Multiple long-term conditions

A long-term condition is defined as one that generally lasts a year or longer and impacts on a person's life. Examples include arthritis, asthma, cancer, dementia, diabetes, heart disease, mental health conditions, stroke, and hearing and sight loss. Multiple means a person has more than 1 condition. The impact and symptoms of these conditions can fluctuate, and people may or may not need to take medicines for their conditions.

[NICE guideline on older people with social care needs and multiple long-term conditions]

Care and support needs assessment

The process by which a local authority works with a person to identify their needs and the outcomes they would like to achieve to maintain or improve their wellbeing. The local authority's aim is to determine how it should respond to meet the person's needs under the Care Act 2014. It may also be known as a social care needs assessment.

[NICE guideline on older people with social care needs and multiple long-term conditions and expert opinion]

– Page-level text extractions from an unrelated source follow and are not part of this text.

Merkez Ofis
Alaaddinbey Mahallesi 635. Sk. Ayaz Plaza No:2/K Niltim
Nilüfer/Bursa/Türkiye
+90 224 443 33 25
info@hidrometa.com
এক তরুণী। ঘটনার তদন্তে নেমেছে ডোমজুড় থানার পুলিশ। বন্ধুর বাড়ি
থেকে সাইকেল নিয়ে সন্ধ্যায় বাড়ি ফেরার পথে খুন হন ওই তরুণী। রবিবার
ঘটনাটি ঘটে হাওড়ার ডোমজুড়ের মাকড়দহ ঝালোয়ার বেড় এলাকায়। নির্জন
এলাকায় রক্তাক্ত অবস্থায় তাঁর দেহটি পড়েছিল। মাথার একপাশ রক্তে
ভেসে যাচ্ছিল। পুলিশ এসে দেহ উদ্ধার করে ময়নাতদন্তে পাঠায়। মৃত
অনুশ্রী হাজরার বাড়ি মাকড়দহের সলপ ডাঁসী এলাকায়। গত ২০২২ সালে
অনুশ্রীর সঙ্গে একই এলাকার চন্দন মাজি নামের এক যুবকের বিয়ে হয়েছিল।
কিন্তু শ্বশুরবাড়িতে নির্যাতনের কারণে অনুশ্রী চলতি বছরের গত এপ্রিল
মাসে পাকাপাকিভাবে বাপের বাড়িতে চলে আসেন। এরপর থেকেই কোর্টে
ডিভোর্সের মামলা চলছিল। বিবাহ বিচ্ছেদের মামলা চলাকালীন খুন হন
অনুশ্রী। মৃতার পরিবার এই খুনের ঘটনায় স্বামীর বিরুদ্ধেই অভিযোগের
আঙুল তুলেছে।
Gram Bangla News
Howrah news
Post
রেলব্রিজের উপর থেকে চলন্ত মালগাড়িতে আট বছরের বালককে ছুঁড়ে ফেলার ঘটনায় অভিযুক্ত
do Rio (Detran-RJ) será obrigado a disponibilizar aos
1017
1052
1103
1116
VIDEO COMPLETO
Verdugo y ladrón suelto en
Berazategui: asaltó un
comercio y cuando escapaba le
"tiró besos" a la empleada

Discussing services that could help

People who pay for or arrange their own care, as well as those whose care is publicly funded, should have a discussion with their health or social care practitioner about the types of care and support available, and the choice of local providers. It should include:

  • how to obtain care and support services

  • the costs of different services

  • how to obtain independent financial advice about meeting their care and support needs

  • the impact of future changes in funding status or ability to pay

  • advocacy services

  • any telecare options that may support them, including considering whether a demonstration of telecare equipment could help them to make an informed decision about its usefulness

  • social activities and opportunities that can help them to maintain their social contacts, and build new contacts if they wish to.

[Adapted from the Care Act 2014 and the NICE guideline on older people with social care needs and multiple long-term conditions, recommendations 1.1.3, 1.1.6, 1.1.7, 1.5.4. 1.5.11, 1.5.19, and 1.6.4]

Equality and diversity considerations

Information provided to people should be in a format that suits their needs and preferences. In particular, practitioners should identify, record and meet the information and communication needs of people who have hearing loss, sight loss or learning disabilities, as set out in NHS England's Accessible Information Standard.

People with communication difficulties or hearing or sight loss should be offered support to enable them to discuss services that could help, the cost of these services and how they can be paid for.

People with limited independence as a result of a physical disability or mental health condition may need additional support, such as an advocate, to enable them to discuss services that could help, the cost of these services and how they can be paid for.